What error are you getting at boot? Have you replace the drive cables with new ones? or tried it on the other controller?


FDisk gives "Fixed Disk Error".

Have you tried booting with the OS cd and tried repairing the MBR or tried running the recovery console to repair? The file store may have become scrambled from the hit as well.

IF have critical data on this drive, then it might be wise
to have it recovered by a pro while the drive is still able to spin.

Or if you have a another PC in which you can put this drive in as a secondary then you may have a chance of recoverying the data yourself using GetDataBack by Runtime.I use this often. You have to pay for it though.
 
paparazi Wrote: Can it be seen and accessed when connected as a slave on another system?

The only other machine I have access to, which can take an SATA drive is my father's.

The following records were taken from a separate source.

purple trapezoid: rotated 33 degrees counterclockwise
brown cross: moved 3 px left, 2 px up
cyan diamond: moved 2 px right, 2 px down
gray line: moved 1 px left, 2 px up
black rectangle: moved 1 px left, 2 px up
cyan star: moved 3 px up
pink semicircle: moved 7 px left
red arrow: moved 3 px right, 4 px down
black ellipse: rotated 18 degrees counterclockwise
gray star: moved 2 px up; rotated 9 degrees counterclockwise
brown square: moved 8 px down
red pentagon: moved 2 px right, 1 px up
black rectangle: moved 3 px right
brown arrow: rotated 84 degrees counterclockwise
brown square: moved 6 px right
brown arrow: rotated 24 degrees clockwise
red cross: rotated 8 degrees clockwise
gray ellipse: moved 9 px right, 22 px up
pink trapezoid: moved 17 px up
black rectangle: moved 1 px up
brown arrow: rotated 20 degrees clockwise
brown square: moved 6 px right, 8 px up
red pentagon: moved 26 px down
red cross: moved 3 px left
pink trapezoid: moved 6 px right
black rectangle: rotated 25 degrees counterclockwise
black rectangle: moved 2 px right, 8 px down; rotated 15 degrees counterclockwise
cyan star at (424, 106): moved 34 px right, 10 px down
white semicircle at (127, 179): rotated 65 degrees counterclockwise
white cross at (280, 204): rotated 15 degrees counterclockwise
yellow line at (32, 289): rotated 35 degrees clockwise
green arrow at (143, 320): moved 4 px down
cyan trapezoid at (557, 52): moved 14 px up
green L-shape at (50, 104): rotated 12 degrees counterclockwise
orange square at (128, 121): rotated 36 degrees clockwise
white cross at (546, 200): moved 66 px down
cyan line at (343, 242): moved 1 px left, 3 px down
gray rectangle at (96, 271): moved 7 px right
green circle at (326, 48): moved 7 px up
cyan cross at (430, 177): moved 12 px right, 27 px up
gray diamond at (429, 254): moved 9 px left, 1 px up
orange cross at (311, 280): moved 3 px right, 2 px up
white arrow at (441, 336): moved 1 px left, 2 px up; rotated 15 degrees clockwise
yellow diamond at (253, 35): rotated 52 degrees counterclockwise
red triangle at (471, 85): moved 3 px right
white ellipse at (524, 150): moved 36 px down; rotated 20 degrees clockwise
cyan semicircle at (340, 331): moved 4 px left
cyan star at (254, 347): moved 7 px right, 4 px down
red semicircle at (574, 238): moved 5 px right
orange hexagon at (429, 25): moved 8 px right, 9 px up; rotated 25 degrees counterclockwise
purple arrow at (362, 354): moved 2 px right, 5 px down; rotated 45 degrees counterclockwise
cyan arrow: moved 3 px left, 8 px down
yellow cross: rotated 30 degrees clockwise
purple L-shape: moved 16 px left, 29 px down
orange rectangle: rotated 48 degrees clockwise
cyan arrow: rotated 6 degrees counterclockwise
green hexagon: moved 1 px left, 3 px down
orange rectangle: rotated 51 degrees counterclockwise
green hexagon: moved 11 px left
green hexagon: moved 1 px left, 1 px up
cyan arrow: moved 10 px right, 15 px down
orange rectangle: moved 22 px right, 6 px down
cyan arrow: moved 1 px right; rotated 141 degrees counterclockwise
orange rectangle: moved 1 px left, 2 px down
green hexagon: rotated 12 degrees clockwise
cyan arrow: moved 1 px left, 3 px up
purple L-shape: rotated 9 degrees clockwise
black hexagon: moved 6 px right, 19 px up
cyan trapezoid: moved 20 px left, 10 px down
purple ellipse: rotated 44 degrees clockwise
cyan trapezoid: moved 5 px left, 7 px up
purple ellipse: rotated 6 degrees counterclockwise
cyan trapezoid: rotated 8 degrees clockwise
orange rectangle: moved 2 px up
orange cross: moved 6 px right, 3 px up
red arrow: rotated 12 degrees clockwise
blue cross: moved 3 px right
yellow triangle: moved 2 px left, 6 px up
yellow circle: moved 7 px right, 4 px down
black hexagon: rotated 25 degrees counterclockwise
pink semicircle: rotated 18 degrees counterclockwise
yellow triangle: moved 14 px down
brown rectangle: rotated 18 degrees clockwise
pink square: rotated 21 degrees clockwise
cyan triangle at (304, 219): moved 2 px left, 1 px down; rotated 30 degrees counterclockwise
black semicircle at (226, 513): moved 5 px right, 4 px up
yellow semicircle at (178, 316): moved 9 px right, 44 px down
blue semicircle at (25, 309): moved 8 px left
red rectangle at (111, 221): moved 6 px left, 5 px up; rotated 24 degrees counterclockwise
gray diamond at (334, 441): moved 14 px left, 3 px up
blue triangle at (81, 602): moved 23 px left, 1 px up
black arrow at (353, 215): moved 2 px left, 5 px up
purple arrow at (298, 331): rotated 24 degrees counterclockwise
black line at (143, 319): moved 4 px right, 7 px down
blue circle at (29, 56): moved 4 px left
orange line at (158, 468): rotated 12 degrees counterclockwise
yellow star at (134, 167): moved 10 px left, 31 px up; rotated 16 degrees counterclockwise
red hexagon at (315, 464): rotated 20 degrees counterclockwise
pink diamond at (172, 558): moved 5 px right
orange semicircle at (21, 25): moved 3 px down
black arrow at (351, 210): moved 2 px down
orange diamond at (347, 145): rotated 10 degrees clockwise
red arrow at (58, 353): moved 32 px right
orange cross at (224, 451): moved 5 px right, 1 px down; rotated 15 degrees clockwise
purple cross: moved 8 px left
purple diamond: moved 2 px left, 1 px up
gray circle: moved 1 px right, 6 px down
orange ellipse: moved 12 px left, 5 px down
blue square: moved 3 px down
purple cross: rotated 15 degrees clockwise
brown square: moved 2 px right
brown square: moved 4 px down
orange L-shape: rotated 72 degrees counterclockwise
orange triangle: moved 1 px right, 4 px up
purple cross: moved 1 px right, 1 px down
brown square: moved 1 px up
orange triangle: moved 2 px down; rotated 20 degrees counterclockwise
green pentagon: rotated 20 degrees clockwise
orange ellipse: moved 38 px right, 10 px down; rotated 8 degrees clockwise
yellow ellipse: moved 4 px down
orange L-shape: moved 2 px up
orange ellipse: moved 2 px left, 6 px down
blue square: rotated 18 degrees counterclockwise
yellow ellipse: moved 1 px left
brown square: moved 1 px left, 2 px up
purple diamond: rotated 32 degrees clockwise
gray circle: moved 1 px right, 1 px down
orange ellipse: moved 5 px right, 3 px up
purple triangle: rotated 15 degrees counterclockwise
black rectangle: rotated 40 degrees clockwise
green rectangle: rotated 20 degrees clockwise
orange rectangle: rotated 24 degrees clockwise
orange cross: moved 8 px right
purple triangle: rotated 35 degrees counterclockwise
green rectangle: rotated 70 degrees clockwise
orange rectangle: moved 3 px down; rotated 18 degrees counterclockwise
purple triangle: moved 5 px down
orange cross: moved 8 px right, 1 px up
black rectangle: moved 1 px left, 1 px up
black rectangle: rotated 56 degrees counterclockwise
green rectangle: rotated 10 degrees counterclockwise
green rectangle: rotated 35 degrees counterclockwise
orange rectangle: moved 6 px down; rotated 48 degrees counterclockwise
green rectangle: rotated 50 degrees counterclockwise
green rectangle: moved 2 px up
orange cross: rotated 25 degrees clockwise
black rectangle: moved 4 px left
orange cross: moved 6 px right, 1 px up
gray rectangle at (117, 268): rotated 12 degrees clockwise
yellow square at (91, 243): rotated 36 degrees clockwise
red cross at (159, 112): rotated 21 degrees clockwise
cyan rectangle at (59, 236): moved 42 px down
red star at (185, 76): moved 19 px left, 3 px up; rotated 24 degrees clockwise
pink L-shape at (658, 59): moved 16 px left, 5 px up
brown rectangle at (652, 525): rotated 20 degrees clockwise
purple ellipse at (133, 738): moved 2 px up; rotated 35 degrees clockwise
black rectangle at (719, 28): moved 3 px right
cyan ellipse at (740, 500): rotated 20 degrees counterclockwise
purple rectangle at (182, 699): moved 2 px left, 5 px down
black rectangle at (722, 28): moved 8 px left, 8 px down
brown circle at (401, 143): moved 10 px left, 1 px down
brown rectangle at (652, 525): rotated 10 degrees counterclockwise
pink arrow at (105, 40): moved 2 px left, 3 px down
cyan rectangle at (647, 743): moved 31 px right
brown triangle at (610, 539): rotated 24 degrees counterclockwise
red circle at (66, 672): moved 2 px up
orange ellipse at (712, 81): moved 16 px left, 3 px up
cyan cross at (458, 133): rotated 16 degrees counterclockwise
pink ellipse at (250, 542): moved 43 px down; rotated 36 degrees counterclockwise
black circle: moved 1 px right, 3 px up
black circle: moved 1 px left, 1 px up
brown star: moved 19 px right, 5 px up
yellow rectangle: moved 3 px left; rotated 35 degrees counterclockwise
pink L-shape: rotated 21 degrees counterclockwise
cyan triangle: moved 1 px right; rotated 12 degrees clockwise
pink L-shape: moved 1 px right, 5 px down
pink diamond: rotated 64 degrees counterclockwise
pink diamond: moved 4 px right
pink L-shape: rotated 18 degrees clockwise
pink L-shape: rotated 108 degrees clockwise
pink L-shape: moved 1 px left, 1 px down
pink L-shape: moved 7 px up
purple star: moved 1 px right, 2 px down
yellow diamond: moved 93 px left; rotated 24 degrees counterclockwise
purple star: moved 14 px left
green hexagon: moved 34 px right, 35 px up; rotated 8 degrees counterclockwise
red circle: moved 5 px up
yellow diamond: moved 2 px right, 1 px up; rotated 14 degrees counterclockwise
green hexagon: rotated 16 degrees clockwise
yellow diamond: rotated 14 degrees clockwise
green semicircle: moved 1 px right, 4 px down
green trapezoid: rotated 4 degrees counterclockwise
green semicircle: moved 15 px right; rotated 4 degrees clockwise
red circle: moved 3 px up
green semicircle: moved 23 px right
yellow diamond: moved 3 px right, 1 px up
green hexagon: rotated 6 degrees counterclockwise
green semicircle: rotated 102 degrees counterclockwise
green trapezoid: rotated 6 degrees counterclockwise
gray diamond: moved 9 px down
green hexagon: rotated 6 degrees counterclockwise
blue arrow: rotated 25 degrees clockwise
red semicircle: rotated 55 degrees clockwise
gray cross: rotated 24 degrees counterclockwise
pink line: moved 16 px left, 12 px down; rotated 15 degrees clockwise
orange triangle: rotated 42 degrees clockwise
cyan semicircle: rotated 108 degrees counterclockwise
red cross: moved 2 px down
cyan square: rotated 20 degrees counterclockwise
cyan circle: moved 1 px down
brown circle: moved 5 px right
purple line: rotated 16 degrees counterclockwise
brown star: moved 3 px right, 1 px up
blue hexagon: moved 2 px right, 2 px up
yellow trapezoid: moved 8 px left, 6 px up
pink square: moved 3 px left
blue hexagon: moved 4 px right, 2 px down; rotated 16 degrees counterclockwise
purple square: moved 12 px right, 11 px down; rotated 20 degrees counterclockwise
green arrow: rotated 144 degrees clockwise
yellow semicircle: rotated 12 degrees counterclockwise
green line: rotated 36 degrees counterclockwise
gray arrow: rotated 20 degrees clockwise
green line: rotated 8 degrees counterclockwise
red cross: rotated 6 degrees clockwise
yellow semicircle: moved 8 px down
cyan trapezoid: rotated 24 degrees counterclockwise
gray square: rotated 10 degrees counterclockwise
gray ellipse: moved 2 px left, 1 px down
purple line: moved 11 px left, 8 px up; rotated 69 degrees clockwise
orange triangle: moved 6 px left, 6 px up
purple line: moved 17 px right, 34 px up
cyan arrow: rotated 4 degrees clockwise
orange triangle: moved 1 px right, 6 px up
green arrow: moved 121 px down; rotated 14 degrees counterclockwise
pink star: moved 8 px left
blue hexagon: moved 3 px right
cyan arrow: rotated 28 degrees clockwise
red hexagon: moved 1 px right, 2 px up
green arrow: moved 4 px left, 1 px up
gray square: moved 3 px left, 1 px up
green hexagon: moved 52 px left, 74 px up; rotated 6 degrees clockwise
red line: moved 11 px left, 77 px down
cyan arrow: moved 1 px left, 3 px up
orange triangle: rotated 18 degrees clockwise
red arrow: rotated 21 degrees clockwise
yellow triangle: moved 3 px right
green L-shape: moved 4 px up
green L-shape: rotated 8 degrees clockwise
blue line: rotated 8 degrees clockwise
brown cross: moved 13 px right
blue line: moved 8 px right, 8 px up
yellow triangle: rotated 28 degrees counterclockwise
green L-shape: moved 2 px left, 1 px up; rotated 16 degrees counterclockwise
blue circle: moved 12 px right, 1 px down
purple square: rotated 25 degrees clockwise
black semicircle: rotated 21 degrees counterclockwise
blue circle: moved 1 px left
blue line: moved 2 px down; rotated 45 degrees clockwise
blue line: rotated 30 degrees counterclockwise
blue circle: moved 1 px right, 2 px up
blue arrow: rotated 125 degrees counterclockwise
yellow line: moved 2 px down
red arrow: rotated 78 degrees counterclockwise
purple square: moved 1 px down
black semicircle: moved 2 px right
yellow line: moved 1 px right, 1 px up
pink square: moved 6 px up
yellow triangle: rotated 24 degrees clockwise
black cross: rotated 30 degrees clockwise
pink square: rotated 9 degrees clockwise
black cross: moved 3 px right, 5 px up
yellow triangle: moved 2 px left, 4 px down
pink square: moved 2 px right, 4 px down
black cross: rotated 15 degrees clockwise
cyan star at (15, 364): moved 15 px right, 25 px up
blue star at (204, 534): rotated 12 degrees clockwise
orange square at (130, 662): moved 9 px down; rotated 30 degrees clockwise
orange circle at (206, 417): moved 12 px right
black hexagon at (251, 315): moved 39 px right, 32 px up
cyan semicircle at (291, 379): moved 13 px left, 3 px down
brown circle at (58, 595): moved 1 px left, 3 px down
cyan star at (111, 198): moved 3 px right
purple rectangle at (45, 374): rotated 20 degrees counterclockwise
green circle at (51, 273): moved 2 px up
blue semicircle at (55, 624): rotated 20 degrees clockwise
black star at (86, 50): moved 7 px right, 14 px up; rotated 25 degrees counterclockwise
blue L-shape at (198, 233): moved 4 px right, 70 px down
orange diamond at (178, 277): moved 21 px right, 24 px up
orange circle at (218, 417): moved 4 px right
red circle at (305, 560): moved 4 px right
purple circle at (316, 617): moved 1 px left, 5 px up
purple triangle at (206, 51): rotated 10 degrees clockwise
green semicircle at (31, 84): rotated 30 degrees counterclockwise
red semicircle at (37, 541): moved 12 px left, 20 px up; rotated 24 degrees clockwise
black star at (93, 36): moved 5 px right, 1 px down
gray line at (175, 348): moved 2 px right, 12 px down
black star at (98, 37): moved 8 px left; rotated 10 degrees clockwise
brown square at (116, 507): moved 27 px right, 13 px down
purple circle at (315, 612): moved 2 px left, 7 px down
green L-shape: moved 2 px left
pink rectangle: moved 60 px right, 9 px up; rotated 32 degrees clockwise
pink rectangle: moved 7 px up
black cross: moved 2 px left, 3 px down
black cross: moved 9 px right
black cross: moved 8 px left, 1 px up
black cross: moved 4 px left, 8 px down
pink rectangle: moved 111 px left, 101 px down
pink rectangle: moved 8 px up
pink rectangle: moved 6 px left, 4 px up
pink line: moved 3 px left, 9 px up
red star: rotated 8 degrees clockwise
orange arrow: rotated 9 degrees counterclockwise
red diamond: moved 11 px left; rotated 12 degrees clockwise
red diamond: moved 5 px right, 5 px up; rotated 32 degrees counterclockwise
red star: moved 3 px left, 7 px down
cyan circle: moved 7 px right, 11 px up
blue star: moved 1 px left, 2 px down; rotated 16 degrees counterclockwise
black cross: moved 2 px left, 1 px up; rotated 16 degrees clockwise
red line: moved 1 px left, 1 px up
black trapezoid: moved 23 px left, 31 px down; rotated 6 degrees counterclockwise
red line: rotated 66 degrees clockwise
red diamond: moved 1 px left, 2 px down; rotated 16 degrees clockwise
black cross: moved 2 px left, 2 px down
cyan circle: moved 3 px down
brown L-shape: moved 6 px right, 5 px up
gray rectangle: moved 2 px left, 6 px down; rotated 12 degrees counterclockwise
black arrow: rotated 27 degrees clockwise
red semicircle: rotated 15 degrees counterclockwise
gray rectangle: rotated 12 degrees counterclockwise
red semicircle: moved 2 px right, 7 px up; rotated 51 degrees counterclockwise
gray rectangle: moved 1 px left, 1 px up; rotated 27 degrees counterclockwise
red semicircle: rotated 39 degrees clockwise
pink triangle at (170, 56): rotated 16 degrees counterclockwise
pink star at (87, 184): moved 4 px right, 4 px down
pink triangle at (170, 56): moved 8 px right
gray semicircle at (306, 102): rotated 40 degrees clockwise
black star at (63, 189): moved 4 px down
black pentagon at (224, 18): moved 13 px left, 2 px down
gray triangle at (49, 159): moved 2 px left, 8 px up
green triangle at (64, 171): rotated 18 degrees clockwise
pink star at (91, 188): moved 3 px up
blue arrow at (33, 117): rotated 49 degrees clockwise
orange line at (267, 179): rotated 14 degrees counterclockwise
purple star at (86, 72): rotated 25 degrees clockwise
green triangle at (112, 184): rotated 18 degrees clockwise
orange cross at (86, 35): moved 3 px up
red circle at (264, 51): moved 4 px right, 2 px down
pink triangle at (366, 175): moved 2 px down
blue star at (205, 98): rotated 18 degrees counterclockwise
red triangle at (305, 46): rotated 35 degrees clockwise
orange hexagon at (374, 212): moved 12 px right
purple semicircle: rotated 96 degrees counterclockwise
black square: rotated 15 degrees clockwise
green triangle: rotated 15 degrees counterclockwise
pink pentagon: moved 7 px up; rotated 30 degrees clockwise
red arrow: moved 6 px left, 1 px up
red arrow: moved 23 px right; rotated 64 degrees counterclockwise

I'm not to keen to put it into his incase something else bad happens.

mainegeek Wrote: Did you re-run auto detection in the bios?

Yes.

mainegeek Wrote: What error are you getting at boot?

When I try to boot from that drive, the screen just goes blank.

mainegeek Wrote: Have you replace the drive cables with new ones? or tried it on the other controller?

No. I have not tried that yet. But I will tonight.

mainegeek Wrote: Have you tried booting with the OS cd ...

Yes. I booted from a win98 CD (the one I originally used to partition the disk), and ran FDisk. But it came up with the error.

mainegeek Wrote: you may have a chance of recoverying the data yourself using GetDataBack

I am concerned that the problem is deeper than that. I suspect that the new electronics can't even read the platters. I have heard that larger HDDs have to be individually calibrated. This is why I think that repairing the old electronics might work.

Thanks for the suggestions guy.

Hugo Elias
 
Maxtor drives have a complicated way of matching firmware on thier newer drives. The best advice I can give you is to match the model number as closely as possible to the original. What are the differences between the two model numbers?

RM
 
Rufusman,
The model numbers are an exact match. But there are several other numbers printed on the drive which differ slightly (apart from the serial number). I'm not sure which of the numbers represent the firmware number.